The nuclear industry says it needs to win permission to build this dump in order to operate its various "low-level" activities that range from academic to medical projects. Native communities point out, however, that most of the waste generated by hospitals and research facilities decays in three to five years and can be stored at the site of generation, a less expensive option.

On the other hand, the waste generated by power plants -- also labelled "low-level" -- includes such long-lived and toxic substances as plutonium-239, which remains deadly for 25,000 years.

Shirley Ann Jackson, chair of the U.S. Nuclear Regulatory Commission, summed up the issue recently when she said that this and other dumps must be sanctioned "in order for nuclear power to remain a part of this country's energy mix."

"Conspiracy to commit genocide"
California Governor Pete Wilson, deciding that the federal government was not serious about plans for the plant, went to court last February to claim the land, and Native American communities were incensed by his action. They point to a pattern of what they call "toxic racism," saying much of the proposed major nuclear activity in this country has targeted Native American lands.

"In light of recent actions taken by Governor Wilson, environmental racism is too kind a term," said Claudette White, Quechan Tribal Council member. "Instead, it should be called conspiracy to commit genocide."

Between 1950 and 1980, approximately 15,000 persons worked in uranium mines, most of which were located on Native lands like those of the Navajo in Arizona. One-fourth of these workers were Native American.

Today, radiation from tailings piles, the debris left after uranium is extracted, has leached into groundwater that feeds Indian homes, farms, and ranches. High concentrations of radon gas also seep out of the piles.

Some nuclear power plants are also located near Native lands. They include Hanford nuclear facility in the Pacific Northwest, and the two nuclear power reactors in Prairie Island, Minnesota, which were set up 25 years ago, a few hundred meters from the center of the Prairie Island Mdewankanton Sioux.

On Oct. 2, 1979, a 27-minute release of radiation from the plants forced the evacuation of the facility, but the tribe was not notified of the event until several days later. By 1989, radioactive tritium detected in the drinking water forced the Mdewankanton to dig a 240-meter-deep well and water tower.

Today, Native communities face the possibility of new nuclear wastes sites.

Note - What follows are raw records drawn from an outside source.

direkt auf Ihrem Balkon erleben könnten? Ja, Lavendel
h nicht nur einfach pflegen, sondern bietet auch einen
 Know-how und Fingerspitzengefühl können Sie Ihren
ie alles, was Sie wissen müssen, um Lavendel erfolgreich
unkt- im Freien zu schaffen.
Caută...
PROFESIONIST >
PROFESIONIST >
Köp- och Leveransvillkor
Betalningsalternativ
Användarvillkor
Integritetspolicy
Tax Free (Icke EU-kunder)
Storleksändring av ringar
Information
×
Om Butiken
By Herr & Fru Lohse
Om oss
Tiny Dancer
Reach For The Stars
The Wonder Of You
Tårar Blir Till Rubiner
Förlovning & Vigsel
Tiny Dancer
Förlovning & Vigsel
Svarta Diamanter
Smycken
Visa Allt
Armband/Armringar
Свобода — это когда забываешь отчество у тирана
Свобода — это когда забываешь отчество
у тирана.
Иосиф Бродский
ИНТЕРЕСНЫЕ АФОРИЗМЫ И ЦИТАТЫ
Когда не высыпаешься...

The U.S. Department of Energy recently began to explore the possibility of locating a permanent nuclear repository in Minnesota's basalt and granite hardrock deposits on the White Earth Chippewa reservation in the northwestern part of the state.

The U.S. Congress has also considered building a permanent repository for "high-level" nuclear waste at Yucca Mountain, about 160 kilometers northwest of Las Vegas, Nevada, on land belonging to the Western Shoshone Indians.

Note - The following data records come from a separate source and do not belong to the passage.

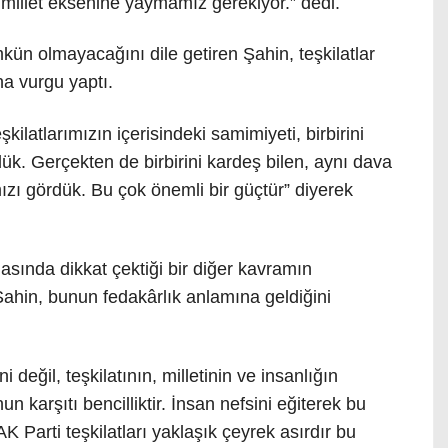
 millet eksenine yaymamız gerekiyor.” dedi.
n olmayacağını dile getiren Şahin, teşkilatlar
una vurgu yaptı.
kilatlarımızın içerisindeki samimiyeti, birbirini
dük. Gerçekten de birbirini kardeş bilen, aynı dava
ızı gördük. Bu çok önemli bir güçtür” diyerek
ında dikkat çektiği bir diğer kavramın
ahin, bunun fedakârlık anlamına geldiğini
değil, teşkilatının, milletinin ve insanlığın
 karşıtı bencilliktir. İnsan nefsini eğiterek bu
K Parti teşkilatları yaklaşık çeyrek asırdır bu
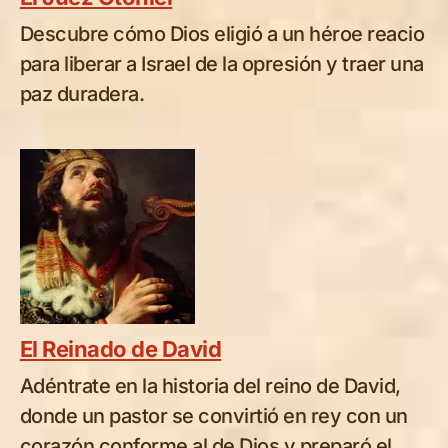
Descubre cómo Dios eligió a un héroe reacio
para liberar a Israel de la opresión y traer una
paz duradera.
El Reinado de David
Adéntrate en la historia del reino de David,
donde un pastor se convirtió en rey con un
corazón conforme al de Dios y preparó el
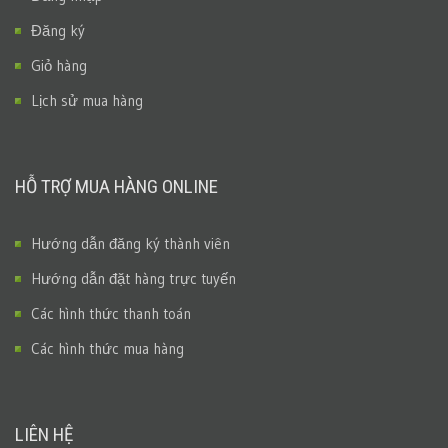
Đăng ký
Giỏ hàng
Lịch sử mua hàng
HỖ TRỢ MUA HÀNG ONLINE
Hướng dẫn đăng ký thành viên
Hướng dẫn đặt hàng trực tuyến
Các hình thức thanh toán
Các hình thức mua hàng
LIÊN HỆ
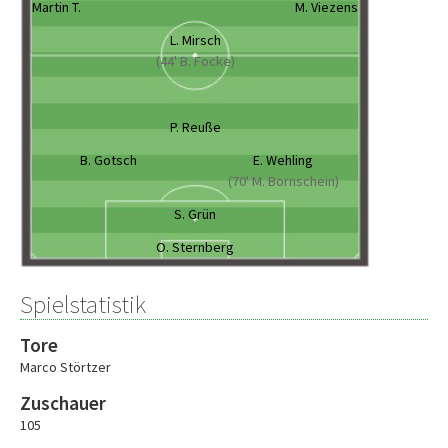
Martin T.
M. Viezens
L. Mirsch
(44' B. Focke)
P. Reuße
B. Gotsch
E. Wehling
(70' M. Bornschein)
S. Grün
O. Sternberg
Spielstatistik
Tore
Marco Störtzer
Zuschauer
105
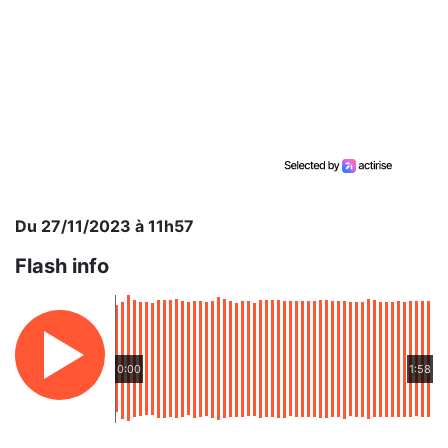
Du 27/11/2023 à 11h57
Flash info
0:00
1:58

"It is the worst kind of environmental racism to force our tribe to live with the dangers of nuclear waste"
While most native communities have come out firmly against accepting nuclear waste, three tribes have actively considered accepting sites: the Mescalero Apache of New Mexico, the Skull Valley band of Goshutes in Utah, and the Fort McDermitt Reservation in Nevada, which houses both Paiutes and Western Shoshones.

Opponents gathered in Las Vegas in 1993 to set up the National Environmental Coalition of Native Americans (NECONA) to encourage tribes to declare themselves Nuclear Free Zones instead. Some 70 native communities have signed up for this status today.

"Wherever there are uranium mines, wherever there are nuclear power plants, and wherever our people have been downwind on nuclear tests, the cancer rate goes up," says Grace Thorpe, a native American activist.

"Among the Western Shoshone in Nevada -- as a result of nuclear testing -- many of the people now have thyroid cancer," she adds. "They are dying a younger death. They have leukemia, which was unheard of in earlier times."

"It is the worst kind of environmental racism to force our tribe to live with the dangers of nuclear waste simply because no one else is willing to do so," says Darelynn Lehto, the vice president of the Prairie Island Mdewankanton.